Azur 1/72 Martin 167 Maryland






Two aircraft


Scott Van Aken


Short run with resin bits.


Built pretty much to the same specs that produced the A-20 and B-25, the Martin type 167 was tested as the XA-22, but not accepted by the USAAC. With the clouds of war looming on the horizon, the French realized that they were woefully short of modern military aircraft so were buying anything that looked promising. Among the planes they bought was the Martin 167, 111 of them being purchased straight off the drawing board, with another 100 added when the results of testing were finished.

Eventually 140 aircraft arrived in France before the collapse, many of them being flown out of occupied territory before the armistice and later serving with the Vichy Air Force. Those not delivered to the French were bought by the British who added another 75 to the order and it went into RAF service as the Maryland. An additional 150 upgraded versions were bought as the Maryland II and these served mostly in the Desert air forces, though some also performed as target tugs back in the UK.


Up until now, the only models we have had of this are the superb Koster vacuform kit in 1/48 and the very basic Frog 1/72 version. This kit ups the ante on the Frog kit with a great deal more detail and more modern tooling. Thankfully, this one has injected plastic clear bits as doing all that greenhouse area in vac plastic isn't my idea of a lot of fun. Interestingly, there is not much in the way of resin for this kit. only the props, some interior bits, antennas and engine exhaust are in this material. I'm not real keen on the separate hub and blades of the propellers as I can never seem to get those quite right. Those of you with the old Frog kit may want to rob the props from there as they looked pretty accurate. Perhaps Aeroclub does replacements.....

One part that I think should have been done in resin are the engines as while they are OK, they are not really that well detailed. They are 9 cylinder radials and my limited references state that the plane had Pratt & Whitney R-1830s. If memory serves me, those were 14 cylinder, twin row radials so should have 7 cylinders showing in the engine face. That being the case, you may want to consider replacing the kit items with something more appropriate.

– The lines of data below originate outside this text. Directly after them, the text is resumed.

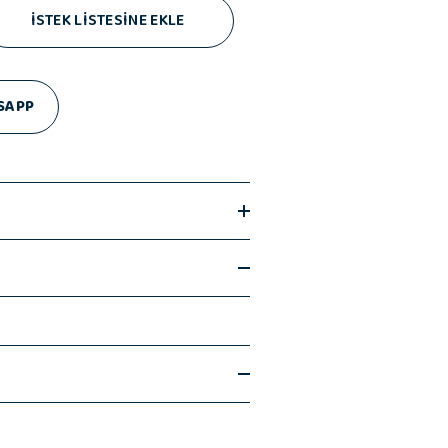
İSTEK LİSTESİNE EKLE
SAPP
ce bilmeniz gerekenler;
ye edilir.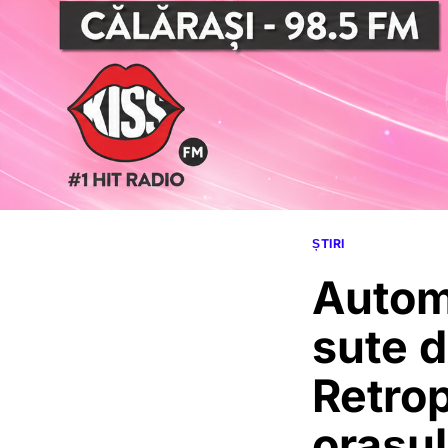
ȘTIRI
Autom
sute d
Retrop
orașul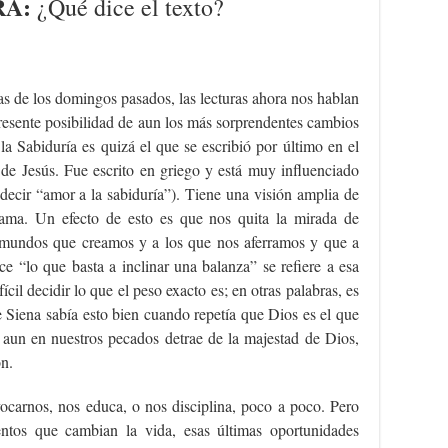
RA:
¿Qué dice el texto?
as de los domingos pasados, las lecturas ahora nos hablan
presente posibilidad de aun los más sorprendentes cambios
la Sabiduría es quizá el que se escribió por último en el
de Jesús. Fue escrito en griego y está muy influenciado
e decir “amor a la sabiduría”). Tiene una visión amplia de
rama. Un efecto de esto es que nos quita la mirada de
 mundos que creamos y a los que nos aferramos y que a
e “lo que basta a inclinar una balanza” se refiere a esa
ícil decidir lo que el peso exacto es; en otras palabras, es
 Siena sabía esto bien cuando repetía que Dios es el que
e aun en nuestros pecados detrae de la majestad de Dios,
ón.
vocarnos, nos educa, o nos disciplina, poco a poco. Pero
ntos que cambian la vida, esas últimas oportunidades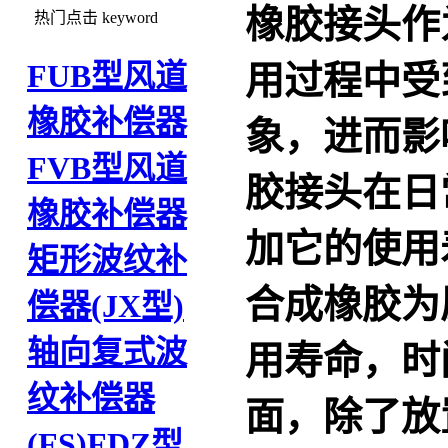
橡胶接头
作
热门点击
keyword
FUB型风道
用过程中受
橡胶补偿器
象，进而影
FVB型风道
胶接头
在日
橡胶补偿器
加它的使用
矩形波纹补
合成橡胶为
偿器(JX型)
轴向复式波
用寿命，时
纹补偿器
面，除了放
(FS)
FDZ型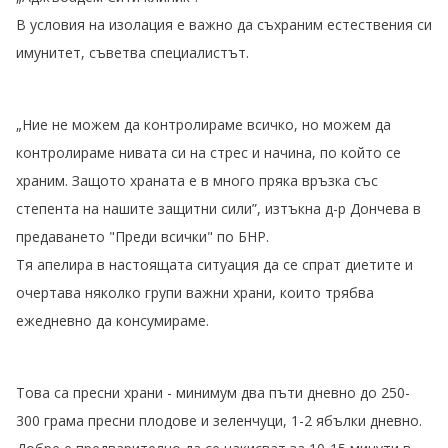
В условия на изолация е важно да съхраним естествения си
имунитет, съветва специалистът.
„Ние не можем да контролираме всичко, но можем да
контролираме нивата си на стрес и начина, по който се
храним. Защото храната е в много пряка връзка със
степента на нашите защитни сили”, изтъкна д-р Дончева в
предаването "Преди всички" по БНР.
Тя апелира в настоящата ситуация да се спрат диетите и
очертава няколко групи важни храни, които трябва
ежедневно да консумираме.
Това са пресни храни - минимум два пъти дневно до 250-
300 грама пресни плодове и зеленчуци, 1-2 ябълки дневно.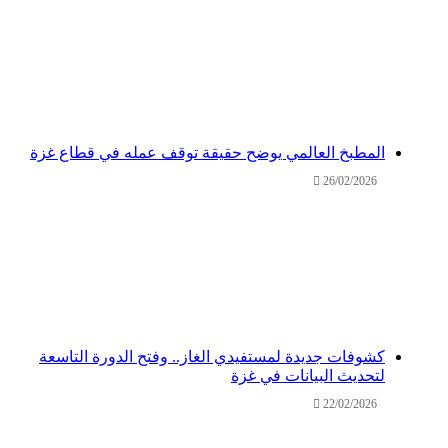
المطبخ العالمي يوضح حقيقة توقف عمله في قطاع غزة
26/02/2026
كشوفات جديدة لمستفيدي الغاز.. وفتح الدورة التاسعة
لتحديث البيانات في غزة
22/02/2026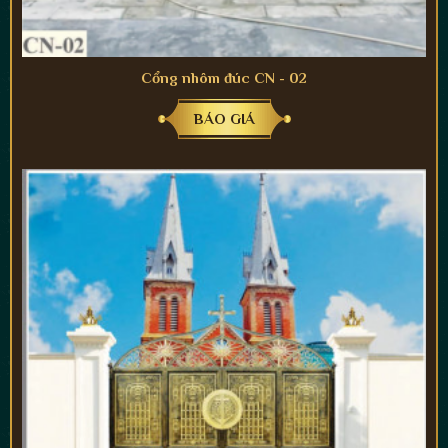
Cổng nhôm đúc CN - 02
BÁO GIÁ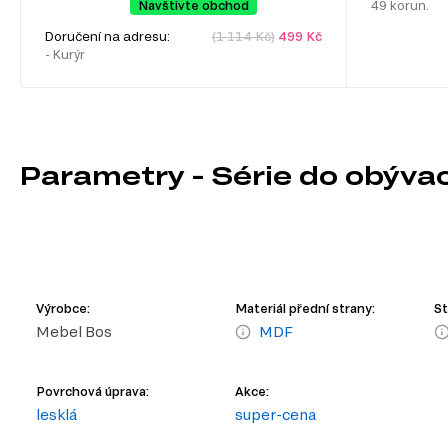
Navštivte obchod
49 korun.
Doručení na adresu:
(1 114 Kč)
499 Kč
- Kurýr
Parametry - Série do obývac
Výrobce:
Materiál přední strany:
St
Mebel Bos
MDF
Povrchová úprava:
Akce:
lesklá
super-cena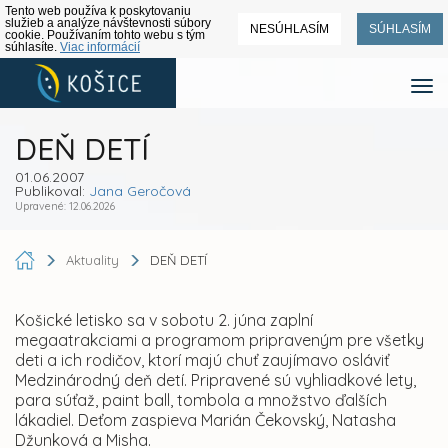
Tento web používa k poskytovaniu
služieb a analýze návštevnosti súbory
NESÚHLASÍM
SÚHLASÍM
cookie. Používaním tohto webu s tým
súhlasíte.
Viac informácií
DEŇ DETÍ
01.06.2007
Publikoval:
Jana Geročová
Upravené: 12.06.2026
Aktuality
DEŇ DETÍ
Košické letisko sa v sobotu 2. júna zaplní
megaatrakciami a programom pripraveným pre všetky
deti a ich rodičov, ktorí majú chuť zaujímavo osláviť
Medzinárodný deň detí. Pripravené sú vyhliadkové lety,
para súťaž, paint ball, tombola a množstvo ďalších
lákadiel. Deťom zaspieva Marián Čekovský, Natasha
Džunková a Misha.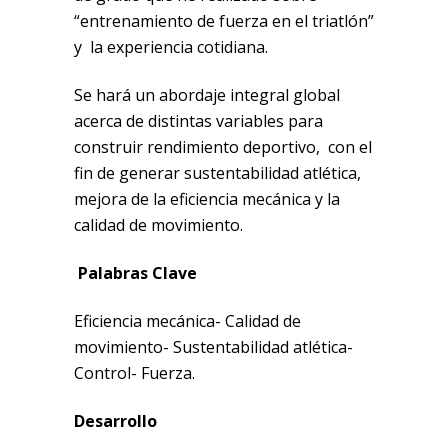
“entrenamiento de fuerza en el triatlón”
y la experiencia cotidiana.
Se hará un abordaje integral global
acerca de distintas variables para
construir rendimiento deportivo, con el
fin de generar sustentabilidad atlética,
mejora de la eficiencia mecánica y la
calidad de movimiento.
Palabras Clave
Eficiencia mecánica- Calidad de
movimiento- Sustentabilidad atlética-
Control- Fuerza.
Desarrollo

You'll also have to spruce up the main gear wells as there really isn't anything in there but a place to glue the strut. The engine nacelles are an interesting construct as they are split vertically instead of horizontally as is the norm. This should make nacelle to wing mating a bit more precise. It will be most interesting to see how this all turns out.

The instructions are quite typical of the MPM family of models with the usual pictorial diagrams and color information. Decals are superbly done and it looks like they finally have the blue dark enough. You get markings for the box art plane, but you'll have to paint on the red and yellow Vichy stripes. A nice touch is that there are separate serials for the rudder in case you wish to paint those stripes as well. The other markings are for a generic desert air force plane in dark earth and middle stone over azure blue. Interestingly, there are no under wing roundels for the RAF version. I would have though they'd be carried but again, I have little in the way of references on this plane.



Regardless of which option you choose, it should make into a very nice model. I've always like the Maryland and am pleased to see a more up-to-date version of it finally hitting the shelves. If you have built short run kits before, then this one should pose no problems as it seems pretty straight-forward, thanks to the minimal resin and lack of vac clear bits.

Review kit courtesy of my kit collection.